**DIRECTIONS**: Starting at the line below with "катетеры Arpea" and stopping at the line with "Помню, уже на", please print each line exactly, those two included, and skip every picture.

———

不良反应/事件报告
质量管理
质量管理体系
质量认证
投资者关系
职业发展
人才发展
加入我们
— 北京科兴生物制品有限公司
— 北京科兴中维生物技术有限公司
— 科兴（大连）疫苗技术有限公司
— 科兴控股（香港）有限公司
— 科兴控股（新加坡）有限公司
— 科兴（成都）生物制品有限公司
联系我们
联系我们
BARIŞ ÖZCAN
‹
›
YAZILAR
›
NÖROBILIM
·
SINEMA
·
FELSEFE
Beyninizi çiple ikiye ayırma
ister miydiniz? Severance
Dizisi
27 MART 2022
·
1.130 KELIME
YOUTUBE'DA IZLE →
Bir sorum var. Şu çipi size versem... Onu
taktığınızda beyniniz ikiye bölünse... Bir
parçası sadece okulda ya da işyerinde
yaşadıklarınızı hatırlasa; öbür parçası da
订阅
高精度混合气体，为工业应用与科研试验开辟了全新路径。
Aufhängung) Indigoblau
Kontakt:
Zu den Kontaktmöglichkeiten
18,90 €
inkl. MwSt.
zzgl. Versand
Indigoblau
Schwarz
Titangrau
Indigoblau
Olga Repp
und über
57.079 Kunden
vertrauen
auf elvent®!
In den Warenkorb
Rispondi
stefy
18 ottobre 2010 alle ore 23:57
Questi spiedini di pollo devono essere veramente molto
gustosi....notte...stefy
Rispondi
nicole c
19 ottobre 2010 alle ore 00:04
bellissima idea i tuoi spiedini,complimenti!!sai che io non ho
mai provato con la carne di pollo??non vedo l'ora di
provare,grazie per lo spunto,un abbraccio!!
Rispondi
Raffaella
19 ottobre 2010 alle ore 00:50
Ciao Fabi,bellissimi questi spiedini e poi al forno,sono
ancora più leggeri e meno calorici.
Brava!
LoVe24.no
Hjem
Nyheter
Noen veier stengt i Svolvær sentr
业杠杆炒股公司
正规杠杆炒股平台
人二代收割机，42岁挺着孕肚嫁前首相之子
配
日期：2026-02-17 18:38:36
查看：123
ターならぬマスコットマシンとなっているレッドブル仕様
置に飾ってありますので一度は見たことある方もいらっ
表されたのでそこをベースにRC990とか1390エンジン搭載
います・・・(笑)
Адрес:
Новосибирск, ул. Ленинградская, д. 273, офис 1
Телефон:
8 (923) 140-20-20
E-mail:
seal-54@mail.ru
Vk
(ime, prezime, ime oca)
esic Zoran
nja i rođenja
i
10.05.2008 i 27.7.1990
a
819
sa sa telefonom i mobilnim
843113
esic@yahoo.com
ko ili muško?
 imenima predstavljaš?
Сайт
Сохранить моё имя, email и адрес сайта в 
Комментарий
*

———

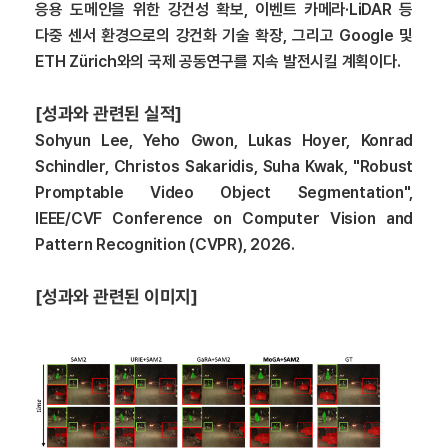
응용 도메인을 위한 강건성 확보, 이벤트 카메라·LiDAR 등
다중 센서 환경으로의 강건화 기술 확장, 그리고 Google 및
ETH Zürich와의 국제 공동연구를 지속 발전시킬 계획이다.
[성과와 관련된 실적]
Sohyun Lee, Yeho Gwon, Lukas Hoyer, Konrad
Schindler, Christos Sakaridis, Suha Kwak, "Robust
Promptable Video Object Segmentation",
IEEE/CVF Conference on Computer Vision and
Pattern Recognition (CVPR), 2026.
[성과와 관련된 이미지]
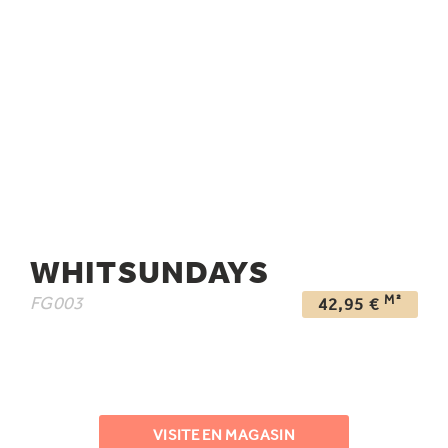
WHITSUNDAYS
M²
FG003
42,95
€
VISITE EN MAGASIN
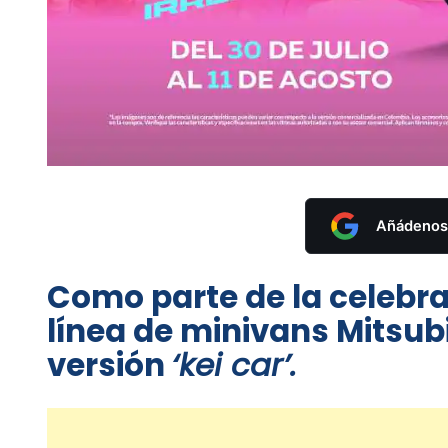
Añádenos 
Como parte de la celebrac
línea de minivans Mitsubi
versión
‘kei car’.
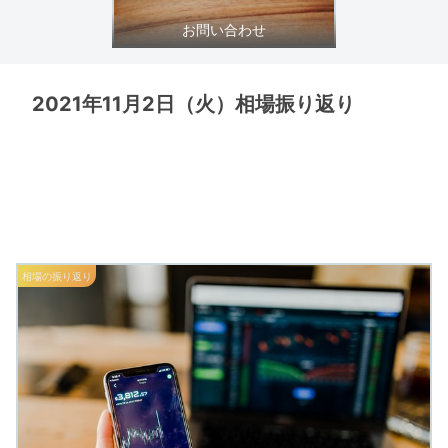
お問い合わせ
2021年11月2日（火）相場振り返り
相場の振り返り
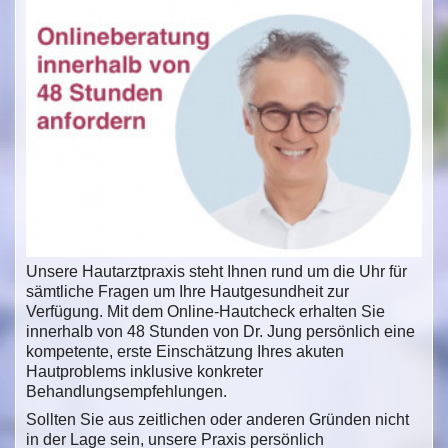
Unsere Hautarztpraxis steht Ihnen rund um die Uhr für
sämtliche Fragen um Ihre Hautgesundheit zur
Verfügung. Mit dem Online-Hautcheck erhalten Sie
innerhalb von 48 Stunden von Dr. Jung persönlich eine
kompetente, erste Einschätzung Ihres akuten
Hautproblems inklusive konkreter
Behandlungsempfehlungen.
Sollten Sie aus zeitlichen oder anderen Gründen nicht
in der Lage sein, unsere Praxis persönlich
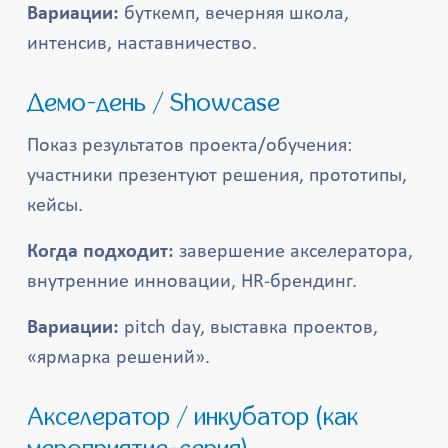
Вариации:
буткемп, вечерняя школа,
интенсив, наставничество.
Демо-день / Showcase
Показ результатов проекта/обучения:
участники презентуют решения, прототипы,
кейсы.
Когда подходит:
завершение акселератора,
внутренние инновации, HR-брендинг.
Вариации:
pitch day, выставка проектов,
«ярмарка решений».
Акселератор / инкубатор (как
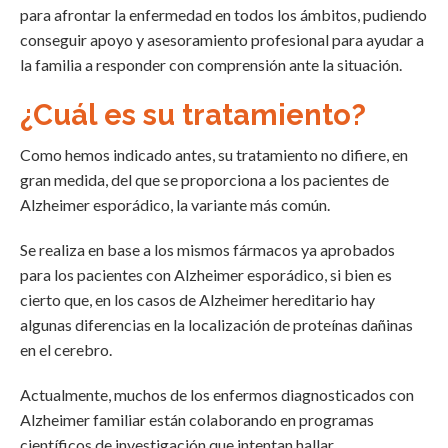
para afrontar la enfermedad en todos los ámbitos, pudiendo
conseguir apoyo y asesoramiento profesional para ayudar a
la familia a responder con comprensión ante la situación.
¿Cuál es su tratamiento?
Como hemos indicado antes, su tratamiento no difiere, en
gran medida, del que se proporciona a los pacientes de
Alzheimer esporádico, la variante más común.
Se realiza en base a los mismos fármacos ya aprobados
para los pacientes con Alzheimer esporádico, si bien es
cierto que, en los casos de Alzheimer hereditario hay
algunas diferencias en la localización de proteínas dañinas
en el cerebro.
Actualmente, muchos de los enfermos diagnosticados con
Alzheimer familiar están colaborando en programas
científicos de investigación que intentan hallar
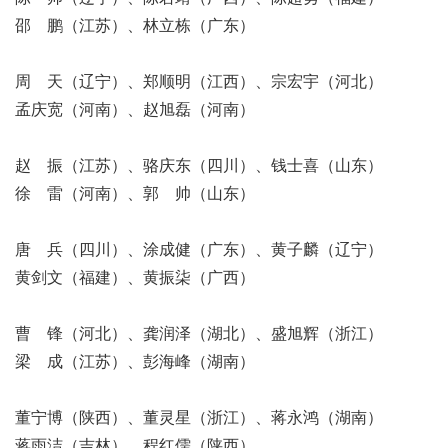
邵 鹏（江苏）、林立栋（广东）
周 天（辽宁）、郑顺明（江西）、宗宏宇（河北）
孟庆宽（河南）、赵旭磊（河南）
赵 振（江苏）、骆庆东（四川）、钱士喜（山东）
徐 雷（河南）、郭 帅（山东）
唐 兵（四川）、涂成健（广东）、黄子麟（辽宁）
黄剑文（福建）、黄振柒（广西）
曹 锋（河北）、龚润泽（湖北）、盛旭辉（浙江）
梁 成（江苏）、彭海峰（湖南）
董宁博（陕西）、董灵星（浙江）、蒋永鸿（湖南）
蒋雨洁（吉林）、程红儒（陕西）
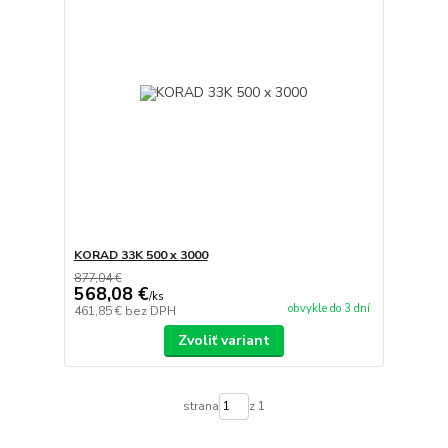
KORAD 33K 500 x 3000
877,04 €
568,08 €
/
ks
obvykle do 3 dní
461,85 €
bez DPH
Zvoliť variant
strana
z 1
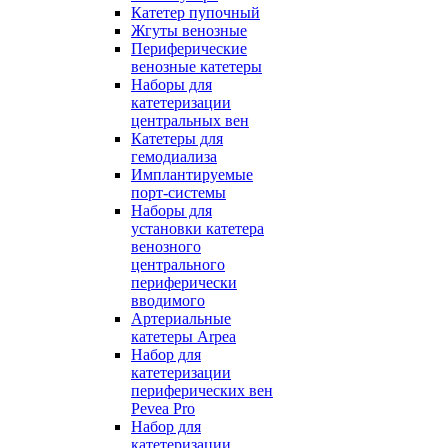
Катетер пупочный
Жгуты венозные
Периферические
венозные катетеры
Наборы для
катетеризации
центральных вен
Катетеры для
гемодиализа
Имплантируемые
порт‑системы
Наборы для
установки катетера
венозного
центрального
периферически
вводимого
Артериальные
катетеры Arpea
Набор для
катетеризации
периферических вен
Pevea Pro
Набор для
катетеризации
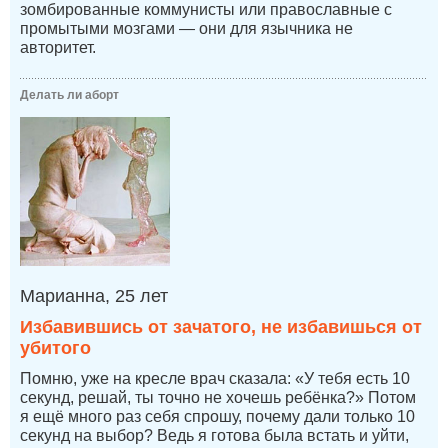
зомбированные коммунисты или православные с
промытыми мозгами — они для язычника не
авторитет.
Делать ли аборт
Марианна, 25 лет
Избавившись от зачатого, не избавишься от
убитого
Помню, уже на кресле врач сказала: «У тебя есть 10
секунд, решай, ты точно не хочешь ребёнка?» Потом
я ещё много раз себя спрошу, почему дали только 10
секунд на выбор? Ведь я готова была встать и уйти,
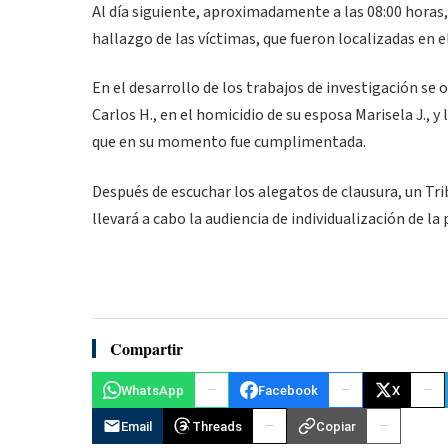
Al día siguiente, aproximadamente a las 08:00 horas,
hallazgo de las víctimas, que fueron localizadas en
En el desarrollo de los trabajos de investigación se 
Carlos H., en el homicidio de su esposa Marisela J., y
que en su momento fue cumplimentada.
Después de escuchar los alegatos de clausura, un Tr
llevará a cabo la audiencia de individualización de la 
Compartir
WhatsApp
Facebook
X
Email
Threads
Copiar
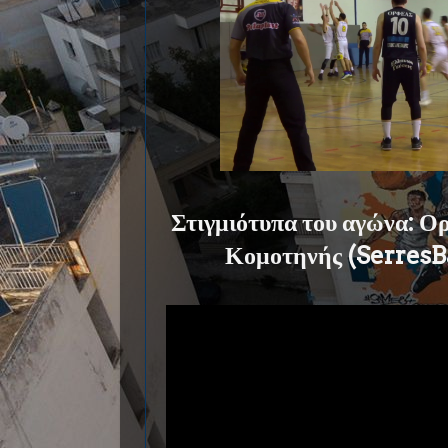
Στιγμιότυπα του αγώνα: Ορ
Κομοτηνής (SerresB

———

**SOLUTION TO THIS PROBLEM**:
катетеры Arpea
Набор для
катетеризации
периферических вен
Pevea Pro
Набор для
катетеризации
зомбированные коммунисты или православные с
промытыми мозгами — они для язычника не
авторитет.
Делать ли аборт
Марианна, 25 лет
Избавившись от зачатого, не избавишься от
убитого
Помню, уже на кресле врач сказала: «У тебя есть 10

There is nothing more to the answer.